Task details:
Repeat all of the records exactly, leaving out the pictures.

Record extracts:
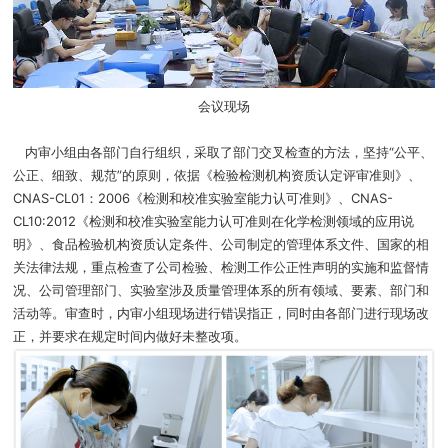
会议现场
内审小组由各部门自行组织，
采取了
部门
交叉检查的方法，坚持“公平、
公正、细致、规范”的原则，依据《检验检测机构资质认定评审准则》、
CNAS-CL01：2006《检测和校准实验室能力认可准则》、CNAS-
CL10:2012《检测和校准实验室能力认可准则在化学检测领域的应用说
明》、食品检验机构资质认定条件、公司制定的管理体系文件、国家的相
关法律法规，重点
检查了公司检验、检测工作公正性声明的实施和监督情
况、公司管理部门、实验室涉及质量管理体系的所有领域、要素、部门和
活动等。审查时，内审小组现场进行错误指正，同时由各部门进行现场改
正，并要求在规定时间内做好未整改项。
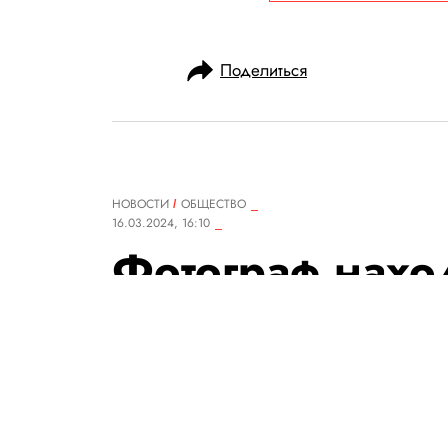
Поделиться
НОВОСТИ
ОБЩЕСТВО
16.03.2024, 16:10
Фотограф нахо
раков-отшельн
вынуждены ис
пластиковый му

Answer box:
会议现场
内审小组由各部门自行组织，
采取了
部门
交叉检查的方法，坚持“公平、
公正、细致、规范”的原则，依据《检验检测机构资质认定评审准则》、
CNAS-CL01：2006《检测和校准实验室能力认可准则》、CNAS-
CL10:2012《检测和校准实验室能力认可准则在化学检测领域的应用说
明》、食品检验机构资质认定条件、公司制定的管理体系文件、国家的相
关法律法规，重点
检查了公司检验、检测工作公正性声明的实施和监督情
况、公司管理部门、实验室涉及质量管理体系的所有领域、要素、部门和
活动等。审查时，内审小组现场进行错误指正，同时由各部门进行现场改
正，并要求在规定时间内做好未整改项。
Поделиться
НОВОСТИ
ОБЩЕСТВО
16.03.2024, 16:10
Фотограф нахо
раков-отшельн
вынуждены ис
пластиковый му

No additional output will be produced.